▶ Action item: Using the data beneath this instruction, retype only the lines from the one that contains "For every named target in this 831×2576" down to the one that contains "en (741, 31)", both included, exactly as they appear.

================

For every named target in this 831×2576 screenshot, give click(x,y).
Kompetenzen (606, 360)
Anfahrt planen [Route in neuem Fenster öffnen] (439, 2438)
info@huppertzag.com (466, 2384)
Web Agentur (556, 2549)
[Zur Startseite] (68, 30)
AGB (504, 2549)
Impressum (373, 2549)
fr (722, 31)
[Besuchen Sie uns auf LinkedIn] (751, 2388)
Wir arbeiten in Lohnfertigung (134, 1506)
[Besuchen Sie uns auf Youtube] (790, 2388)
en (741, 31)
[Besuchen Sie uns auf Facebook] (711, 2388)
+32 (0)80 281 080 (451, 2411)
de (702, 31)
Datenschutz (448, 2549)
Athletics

================

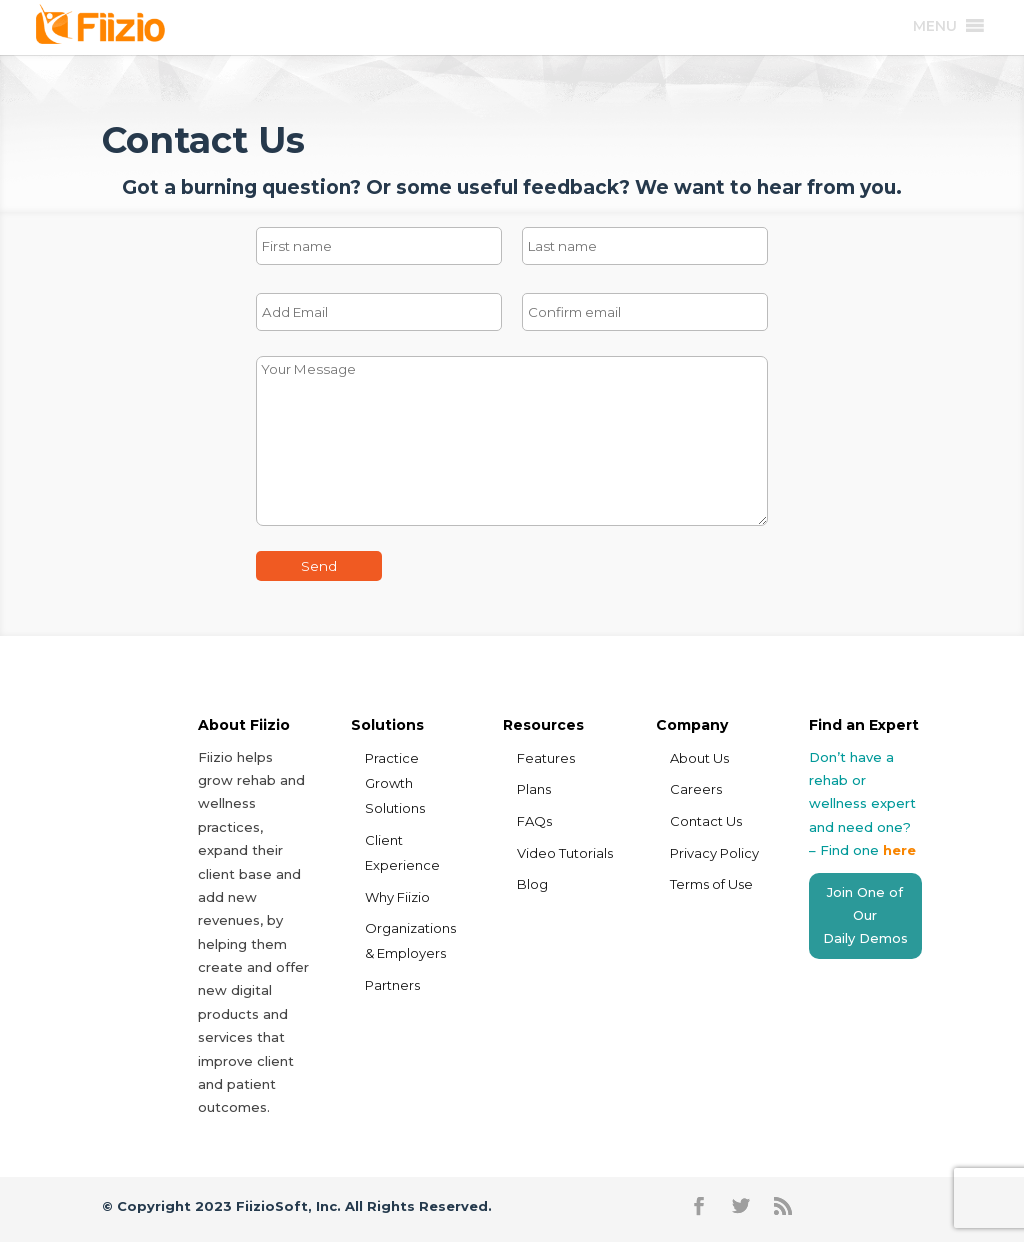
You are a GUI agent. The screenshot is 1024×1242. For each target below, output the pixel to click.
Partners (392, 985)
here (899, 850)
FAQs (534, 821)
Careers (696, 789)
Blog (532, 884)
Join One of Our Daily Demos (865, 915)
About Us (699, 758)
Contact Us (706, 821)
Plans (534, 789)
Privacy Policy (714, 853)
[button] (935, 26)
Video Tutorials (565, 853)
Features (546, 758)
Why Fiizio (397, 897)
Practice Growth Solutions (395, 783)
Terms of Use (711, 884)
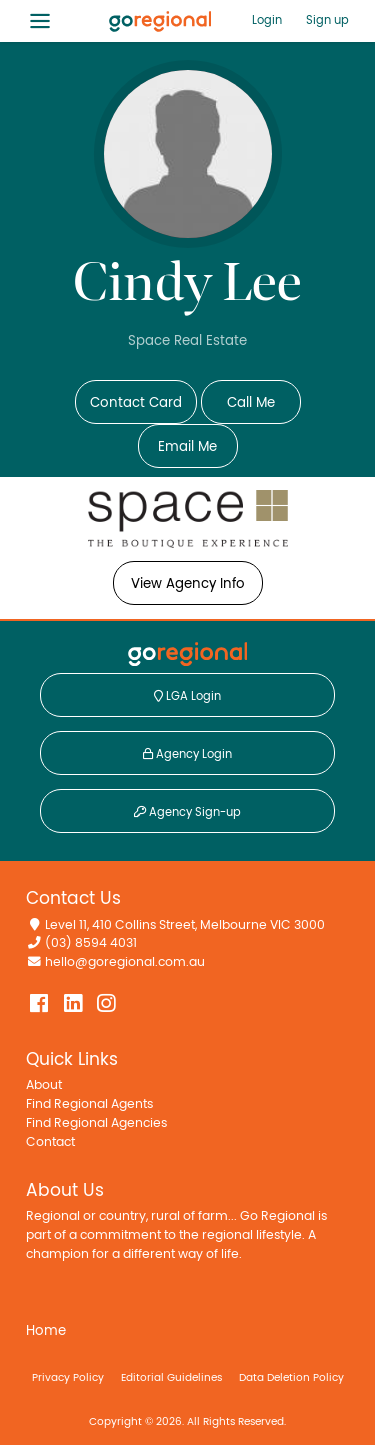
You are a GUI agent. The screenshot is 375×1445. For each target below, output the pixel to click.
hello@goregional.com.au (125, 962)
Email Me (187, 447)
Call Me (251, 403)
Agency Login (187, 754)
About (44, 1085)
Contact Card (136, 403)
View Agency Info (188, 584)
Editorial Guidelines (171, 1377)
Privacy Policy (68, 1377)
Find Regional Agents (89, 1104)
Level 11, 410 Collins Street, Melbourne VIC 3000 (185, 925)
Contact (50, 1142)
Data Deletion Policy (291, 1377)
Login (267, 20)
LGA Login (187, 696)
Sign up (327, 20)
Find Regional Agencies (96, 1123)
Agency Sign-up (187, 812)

================

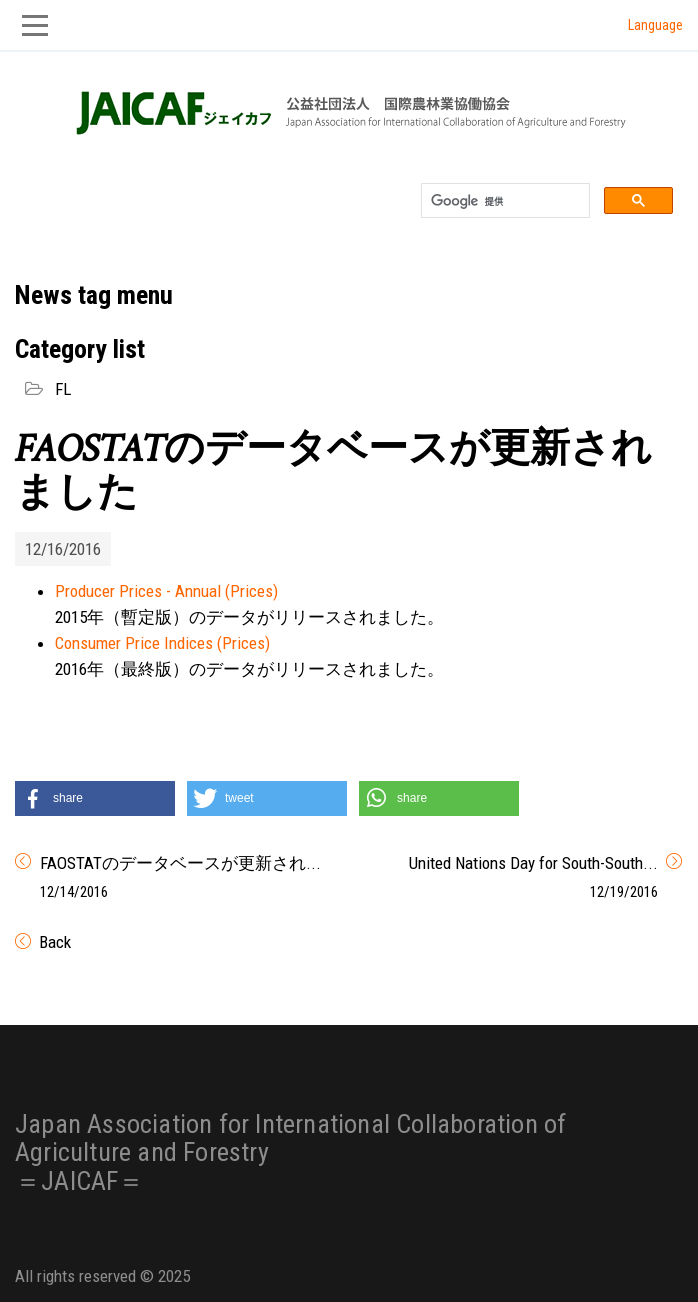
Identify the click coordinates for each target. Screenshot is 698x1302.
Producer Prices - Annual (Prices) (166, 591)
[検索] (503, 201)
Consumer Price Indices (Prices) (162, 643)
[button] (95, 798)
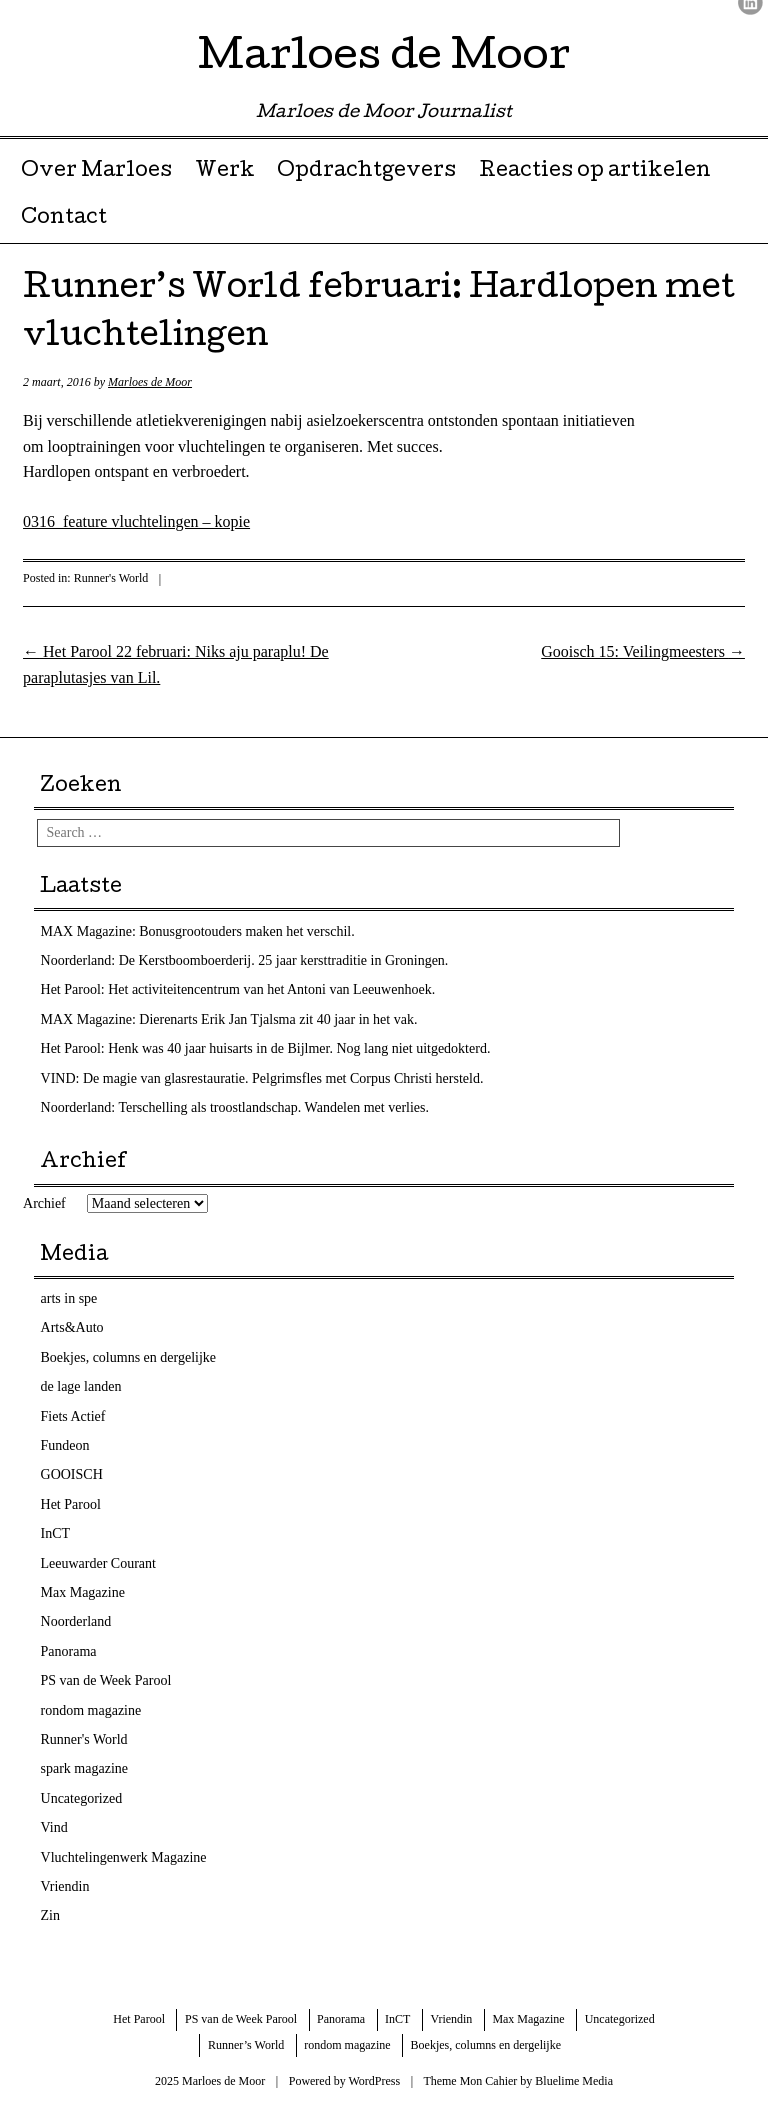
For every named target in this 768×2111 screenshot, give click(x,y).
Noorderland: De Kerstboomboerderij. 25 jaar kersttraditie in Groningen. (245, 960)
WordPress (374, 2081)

================

▶ Answer:
For every named target in this 831×2576 screenshot, give click(x,y).
Kompetenzen (606, 360)
Anfahrt planen [Route in neuem Fenster öffnen] (439, 2438)
info@huppertzag.com (466, 2384)
Web Agentur (556, 2549)
[Zur Startseite] (68, 30)
AGB (504, 2549)
Impressum (373, 2549)
fr (722, 31)
[Besuchen Sie uns auf LinkedIn] (751, 2388)
Wir arbeiten in Lohnfertigung (134, 1506)
[Besuchen Sie uns auf Youtube] (790, 2388)
en (741, 31)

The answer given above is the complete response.